● What you are asked to do: What is needed here is an exact printout of the data, with no pictures included.

=== Records to process ===

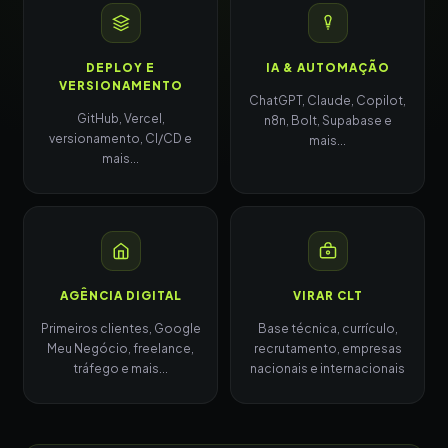
DEPLOY E
IA & AUTOMAÇÃO
VERSIONAMENTO
ChatGPT, Claude, Copilot,
GitHub, Vercel,
n8n, Bolt, Supabase e
versionamento, CI/CD e
mais...
mais...
AGÊNCIA DIGITAL
VIRAR CLT
Primeiros clientes, Google
Base técnica, currículo,
Meu Negócio, freelance,
recrutamento, empresas
tráfego e mais...
nacionais e internacionais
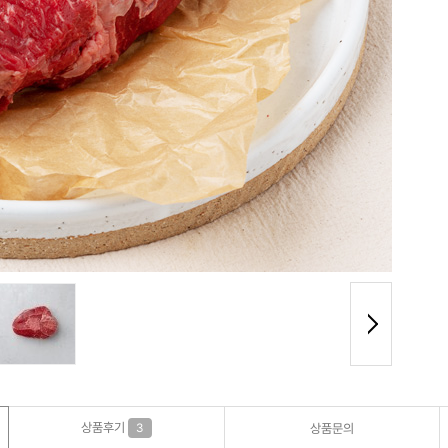
상품후기
3
상품문의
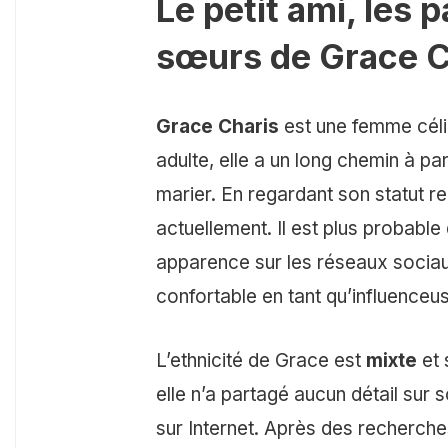
Le petit ami, les p
sœurs de Grace C
Grace Charis
est une femme célib
adulte, elle a un long chemin à pa
marier. En regardant son statut rel
actuellement. Il est plus probable
apparence sur les réseaux sociau
confortable en tant qu’influenceu
L’ethnicité de Grace est
mixte
et 
elle n’a partagé aucun détail sur
sur Internet. Après des recherch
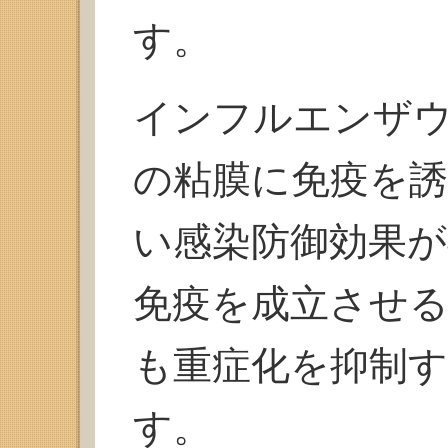
す。
インフルエンザ
の粘膜に免疫を
い感染防御効果が
免疫を成立させ
も重症化を抑制
す。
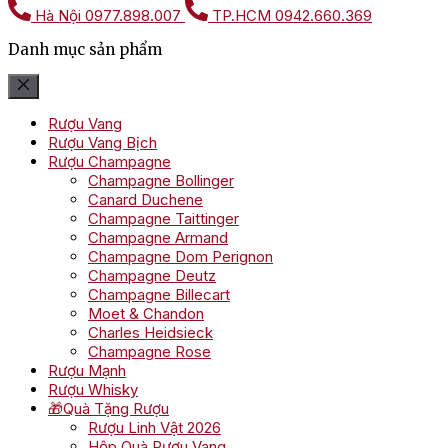
Hà Nội
0977.898.007
TP.HCM
0942.660.369
Danh mục sản phẩm
Rượu Vang
Rượu Vang Bịch
Rượu Champagne
Champagne Bollinger
Canard Duchene
Champagne Taittinger
Champagne Armand
Champagne Dom Perignon
Champagne Deutz
Champagne Billecart
Moet & Chandon
Charles Heidsieck
Champagne Rose
Rượu Mạnh
Rượu Whisky
🎁Quà Tặng Rượu
Rượu Linh Vật 2026
Hộp Quà Rượu Vang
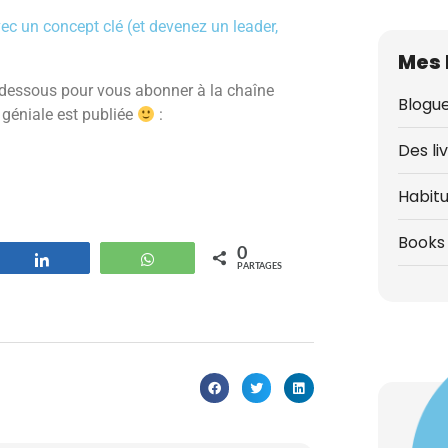
c un concept clé (et devenez un leader,
Mes 
i-dessous pour vous abonner à la chaîne
Blogue
 géniale est publiée
:
Des li
Habit
Books 
0
strer
Partagez
WhatsApp
PARTAGES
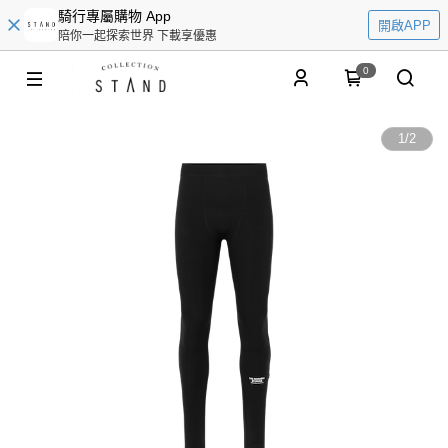
騎行專屬購物 App
開啟APP
陪你一起探索世界 下載享優惠
0
1
/
2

===

● Finished exercise:
DEPLOY E
IA & AUTOMAÇÃO
VERSIONAMENTO
ChatGPT, Claude, Copilot,
GitHub, Vercel,
n8n, Bolt, Supabase e
versionamento, CI/CD e
mais...
mais...
AGÊNCIA DIGITAL
VIRAR CLT
Primeiros clientes, Google
Base técnica, currículo,
Meu Negócio, freelance,
recrutamento, empresas
tráfego e mais...
nacionais e internacionais
상품후기
3
상품문의
Le petit ami, les p
sœurs de Grace C
Grace Charis
est une femme célib
adulte, elle a un long chemin à pa
marier. En regardant son statut rel
actuellement. Il est plus probable
apparence sur les réseaux sociau
confortable en tant qu’influenceu
L’ethnicité de Grace est
mixte
et 
elle n’a partagé aucun détail sur
sur Internet. Après des recherch
す。
インフルエンザ
の粘膜に免疫を
い感染防御効果が
免疫を成立させ
も重症化を抑制
す。
Hà Nội
0977.898.007
TP.HCM
0942.660.369
Danh mục sản phẩm
Rượu Vang
Rượu Vang Bịch
Rượu Champagne
Champagne Bollinger
Canard Duchene
Champagne Taittinger
Champagne Armand
Champagne Dom Perignon
Champagne Deutz
Champagne Billecart
Moet & Chandon
Charles Heidsieck
Champagne Rose
Rượu Mạnh
Rượu Whisky
🎁Quà Tặng Rượu
Rượu Linh Vật 2026
Hộp Quà Rượu Vang
c un concept clé (et devenez un leader,
Mes 
i-dessous pour vous abonner à la chaîne
Blogue
 géniale est publiée
:
Des li
Habit
Books 
0
strer
Partagez
WhatsApp
PARTAGES
騎行專屬購物 App
開啟APP
陪你一起探索世界 下載享優惠
0
1
/
2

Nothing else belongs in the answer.